(Structured page parsing data)
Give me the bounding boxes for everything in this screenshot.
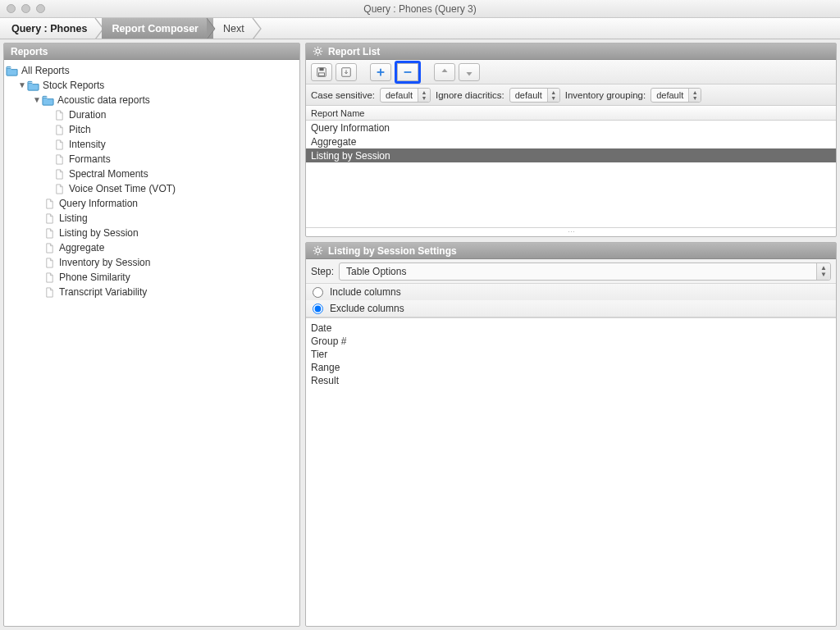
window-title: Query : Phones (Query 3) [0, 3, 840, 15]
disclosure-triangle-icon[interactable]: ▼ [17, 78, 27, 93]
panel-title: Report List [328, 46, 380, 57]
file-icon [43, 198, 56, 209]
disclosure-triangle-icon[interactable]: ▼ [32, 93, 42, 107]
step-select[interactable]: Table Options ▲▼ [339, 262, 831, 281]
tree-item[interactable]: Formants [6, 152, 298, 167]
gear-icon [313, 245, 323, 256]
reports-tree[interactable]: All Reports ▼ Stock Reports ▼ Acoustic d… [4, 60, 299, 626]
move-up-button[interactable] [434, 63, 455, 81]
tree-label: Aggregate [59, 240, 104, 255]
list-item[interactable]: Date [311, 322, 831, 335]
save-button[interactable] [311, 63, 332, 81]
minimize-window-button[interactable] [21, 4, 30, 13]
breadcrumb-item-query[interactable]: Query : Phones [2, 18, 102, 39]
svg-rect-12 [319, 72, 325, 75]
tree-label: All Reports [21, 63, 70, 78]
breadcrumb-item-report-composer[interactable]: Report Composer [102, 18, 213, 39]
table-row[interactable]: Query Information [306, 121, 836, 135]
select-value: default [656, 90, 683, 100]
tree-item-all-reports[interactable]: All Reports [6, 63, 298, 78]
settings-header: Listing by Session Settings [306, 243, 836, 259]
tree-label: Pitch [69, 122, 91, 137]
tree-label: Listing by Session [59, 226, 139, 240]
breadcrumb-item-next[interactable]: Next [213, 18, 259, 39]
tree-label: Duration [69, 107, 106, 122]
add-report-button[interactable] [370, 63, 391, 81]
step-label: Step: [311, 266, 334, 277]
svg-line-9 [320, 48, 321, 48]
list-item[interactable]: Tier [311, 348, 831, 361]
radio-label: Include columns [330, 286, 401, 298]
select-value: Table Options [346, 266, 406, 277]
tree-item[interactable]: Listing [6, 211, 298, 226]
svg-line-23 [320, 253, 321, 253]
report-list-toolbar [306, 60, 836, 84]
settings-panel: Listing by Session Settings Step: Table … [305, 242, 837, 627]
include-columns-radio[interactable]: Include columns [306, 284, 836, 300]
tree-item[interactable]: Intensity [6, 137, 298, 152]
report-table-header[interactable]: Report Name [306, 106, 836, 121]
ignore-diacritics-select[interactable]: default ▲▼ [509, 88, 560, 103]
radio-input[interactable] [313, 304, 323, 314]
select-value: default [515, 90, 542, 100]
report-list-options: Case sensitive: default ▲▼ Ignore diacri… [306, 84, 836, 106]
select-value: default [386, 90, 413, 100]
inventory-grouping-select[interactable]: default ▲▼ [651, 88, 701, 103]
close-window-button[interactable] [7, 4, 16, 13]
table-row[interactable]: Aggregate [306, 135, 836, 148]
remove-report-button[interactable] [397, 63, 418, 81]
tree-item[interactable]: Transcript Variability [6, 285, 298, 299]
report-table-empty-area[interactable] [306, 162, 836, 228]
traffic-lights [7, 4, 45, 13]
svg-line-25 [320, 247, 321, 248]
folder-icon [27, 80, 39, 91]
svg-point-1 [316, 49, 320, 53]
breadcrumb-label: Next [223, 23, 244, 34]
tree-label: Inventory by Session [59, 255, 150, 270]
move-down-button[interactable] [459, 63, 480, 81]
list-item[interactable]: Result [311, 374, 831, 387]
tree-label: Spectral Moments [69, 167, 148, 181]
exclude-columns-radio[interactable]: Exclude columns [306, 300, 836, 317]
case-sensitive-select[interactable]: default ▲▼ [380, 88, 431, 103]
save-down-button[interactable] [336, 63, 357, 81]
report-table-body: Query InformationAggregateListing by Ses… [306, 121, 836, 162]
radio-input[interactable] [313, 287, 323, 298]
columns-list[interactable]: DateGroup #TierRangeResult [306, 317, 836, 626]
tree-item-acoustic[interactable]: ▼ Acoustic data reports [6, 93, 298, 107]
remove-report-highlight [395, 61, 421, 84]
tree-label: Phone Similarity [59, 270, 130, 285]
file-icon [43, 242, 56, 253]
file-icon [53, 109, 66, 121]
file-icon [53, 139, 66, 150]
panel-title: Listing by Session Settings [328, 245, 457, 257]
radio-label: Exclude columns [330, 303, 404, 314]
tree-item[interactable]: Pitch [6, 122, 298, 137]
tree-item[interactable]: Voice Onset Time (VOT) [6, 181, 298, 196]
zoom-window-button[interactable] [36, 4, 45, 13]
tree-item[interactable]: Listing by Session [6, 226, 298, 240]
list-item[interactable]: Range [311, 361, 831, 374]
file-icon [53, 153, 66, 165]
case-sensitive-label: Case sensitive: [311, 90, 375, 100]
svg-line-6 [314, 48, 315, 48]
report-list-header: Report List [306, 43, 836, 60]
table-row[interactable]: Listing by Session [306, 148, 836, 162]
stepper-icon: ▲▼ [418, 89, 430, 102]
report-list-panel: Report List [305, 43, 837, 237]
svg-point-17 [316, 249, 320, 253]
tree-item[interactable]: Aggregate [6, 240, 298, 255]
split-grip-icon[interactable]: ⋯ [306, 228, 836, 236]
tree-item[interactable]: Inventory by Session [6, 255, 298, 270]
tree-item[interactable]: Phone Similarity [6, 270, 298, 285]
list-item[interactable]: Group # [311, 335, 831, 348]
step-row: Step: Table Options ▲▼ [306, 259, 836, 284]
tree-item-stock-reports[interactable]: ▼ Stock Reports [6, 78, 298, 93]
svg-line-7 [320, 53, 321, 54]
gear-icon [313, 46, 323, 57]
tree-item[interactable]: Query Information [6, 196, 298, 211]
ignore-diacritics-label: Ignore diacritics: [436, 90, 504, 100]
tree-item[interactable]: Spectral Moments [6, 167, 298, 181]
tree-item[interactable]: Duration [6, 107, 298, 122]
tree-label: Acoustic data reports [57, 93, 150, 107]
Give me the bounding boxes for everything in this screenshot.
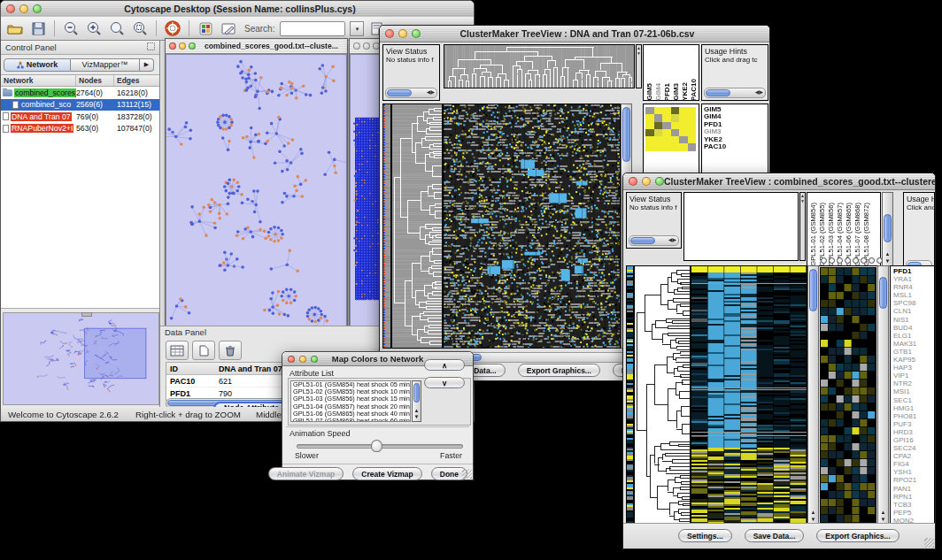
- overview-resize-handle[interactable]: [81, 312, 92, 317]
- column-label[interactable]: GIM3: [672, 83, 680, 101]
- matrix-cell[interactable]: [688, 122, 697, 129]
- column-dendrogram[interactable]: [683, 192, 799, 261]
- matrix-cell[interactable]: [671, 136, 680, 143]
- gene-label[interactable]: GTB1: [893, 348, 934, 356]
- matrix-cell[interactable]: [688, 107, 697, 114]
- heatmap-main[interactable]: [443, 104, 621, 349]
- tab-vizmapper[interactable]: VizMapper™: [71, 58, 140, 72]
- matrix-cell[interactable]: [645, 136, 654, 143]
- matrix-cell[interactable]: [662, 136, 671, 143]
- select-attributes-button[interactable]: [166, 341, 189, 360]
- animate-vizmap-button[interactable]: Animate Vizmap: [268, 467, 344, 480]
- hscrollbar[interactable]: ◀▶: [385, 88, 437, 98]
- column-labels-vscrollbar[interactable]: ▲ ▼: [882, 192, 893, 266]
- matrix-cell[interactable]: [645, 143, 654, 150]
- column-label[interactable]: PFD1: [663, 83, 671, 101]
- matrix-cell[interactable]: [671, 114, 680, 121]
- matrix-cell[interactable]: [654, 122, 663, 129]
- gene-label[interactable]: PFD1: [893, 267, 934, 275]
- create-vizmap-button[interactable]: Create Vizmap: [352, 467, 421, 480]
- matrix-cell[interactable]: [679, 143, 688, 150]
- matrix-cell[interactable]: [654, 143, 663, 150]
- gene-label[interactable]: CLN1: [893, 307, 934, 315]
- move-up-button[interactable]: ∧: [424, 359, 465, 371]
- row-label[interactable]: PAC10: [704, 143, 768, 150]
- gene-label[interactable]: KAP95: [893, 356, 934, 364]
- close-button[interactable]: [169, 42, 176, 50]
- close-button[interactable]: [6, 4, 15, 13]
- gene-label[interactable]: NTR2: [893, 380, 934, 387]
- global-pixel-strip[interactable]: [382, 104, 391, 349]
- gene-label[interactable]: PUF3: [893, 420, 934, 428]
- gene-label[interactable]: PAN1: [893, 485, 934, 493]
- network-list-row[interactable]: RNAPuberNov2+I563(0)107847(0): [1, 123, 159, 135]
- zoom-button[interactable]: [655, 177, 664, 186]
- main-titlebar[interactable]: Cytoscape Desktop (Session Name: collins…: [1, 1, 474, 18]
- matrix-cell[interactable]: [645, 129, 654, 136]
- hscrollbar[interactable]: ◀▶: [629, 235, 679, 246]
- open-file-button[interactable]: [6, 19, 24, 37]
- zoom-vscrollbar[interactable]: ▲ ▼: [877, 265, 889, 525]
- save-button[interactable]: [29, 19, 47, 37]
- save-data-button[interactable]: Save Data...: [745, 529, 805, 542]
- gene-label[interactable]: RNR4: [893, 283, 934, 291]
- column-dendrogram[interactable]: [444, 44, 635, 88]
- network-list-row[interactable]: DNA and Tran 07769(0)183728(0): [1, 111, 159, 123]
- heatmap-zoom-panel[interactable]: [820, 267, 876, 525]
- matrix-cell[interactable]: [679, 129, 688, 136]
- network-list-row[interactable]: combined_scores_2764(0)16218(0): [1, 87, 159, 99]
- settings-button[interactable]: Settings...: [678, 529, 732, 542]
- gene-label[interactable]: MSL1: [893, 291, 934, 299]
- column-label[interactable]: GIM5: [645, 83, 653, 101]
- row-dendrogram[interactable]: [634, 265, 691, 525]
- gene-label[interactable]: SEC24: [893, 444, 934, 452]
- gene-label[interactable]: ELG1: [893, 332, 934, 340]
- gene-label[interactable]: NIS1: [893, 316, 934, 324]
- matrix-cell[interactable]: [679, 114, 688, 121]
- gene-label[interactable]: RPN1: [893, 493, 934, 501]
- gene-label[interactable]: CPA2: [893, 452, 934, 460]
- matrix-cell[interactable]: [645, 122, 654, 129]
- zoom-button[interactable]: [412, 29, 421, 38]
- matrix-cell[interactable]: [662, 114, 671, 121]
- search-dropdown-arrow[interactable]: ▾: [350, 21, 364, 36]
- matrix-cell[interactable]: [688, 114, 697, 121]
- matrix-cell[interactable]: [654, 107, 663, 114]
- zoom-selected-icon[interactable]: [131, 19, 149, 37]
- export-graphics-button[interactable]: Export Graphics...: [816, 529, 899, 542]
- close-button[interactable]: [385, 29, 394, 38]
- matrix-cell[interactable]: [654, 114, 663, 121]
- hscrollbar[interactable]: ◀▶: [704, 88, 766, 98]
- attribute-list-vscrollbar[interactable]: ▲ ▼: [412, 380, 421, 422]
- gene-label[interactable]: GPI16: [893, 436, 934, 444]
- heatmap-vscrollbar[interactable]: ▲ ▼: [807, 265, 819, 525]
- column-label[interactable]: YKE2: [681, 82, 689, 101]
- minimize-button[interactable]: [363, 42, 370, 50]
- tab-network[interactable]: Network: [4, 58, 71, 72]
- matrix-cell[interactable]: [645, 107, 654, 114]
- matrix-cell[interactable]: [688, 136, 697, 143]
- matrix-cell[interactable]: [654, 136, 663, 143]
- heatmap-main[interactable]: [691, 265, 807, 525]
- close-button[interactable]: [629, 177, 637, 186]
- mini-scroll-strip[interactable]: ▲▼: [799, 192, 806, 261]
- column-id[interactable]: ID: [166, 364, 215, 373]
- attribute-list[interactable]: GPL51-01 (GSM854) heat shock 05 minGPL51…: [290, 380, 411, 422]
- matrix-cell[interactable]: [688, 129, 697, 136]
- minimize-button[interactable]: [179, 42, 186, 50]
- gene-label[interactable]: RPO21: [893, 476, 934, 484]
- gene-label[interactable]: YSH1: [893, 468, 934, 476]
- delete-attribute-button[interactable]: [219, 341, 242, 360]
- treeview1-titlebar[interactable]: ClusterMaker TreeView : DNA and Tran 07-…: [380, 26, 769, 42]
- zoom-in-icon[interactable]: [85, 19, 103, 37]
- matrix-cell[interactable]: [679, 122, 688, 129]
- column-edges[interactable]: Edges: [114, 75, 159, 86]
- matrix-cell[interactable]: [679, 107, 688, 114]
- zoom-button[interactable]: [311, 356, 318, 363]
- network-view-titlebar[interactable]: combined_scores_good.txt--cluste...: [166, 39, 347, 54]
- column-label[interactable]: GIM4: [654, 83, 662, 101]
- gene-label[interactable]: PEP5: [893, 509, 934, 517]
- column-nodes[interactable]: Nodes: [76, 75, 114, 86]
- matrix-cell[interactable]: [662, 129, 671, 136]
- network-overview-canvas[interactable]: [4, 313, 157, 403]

- [Work request] Reproduce each line from the data that has "point" in it.

- [Answer space]
svg-point-1 [316, 49, 320, 53]
svg-point-17 [316, 249, 320, 253]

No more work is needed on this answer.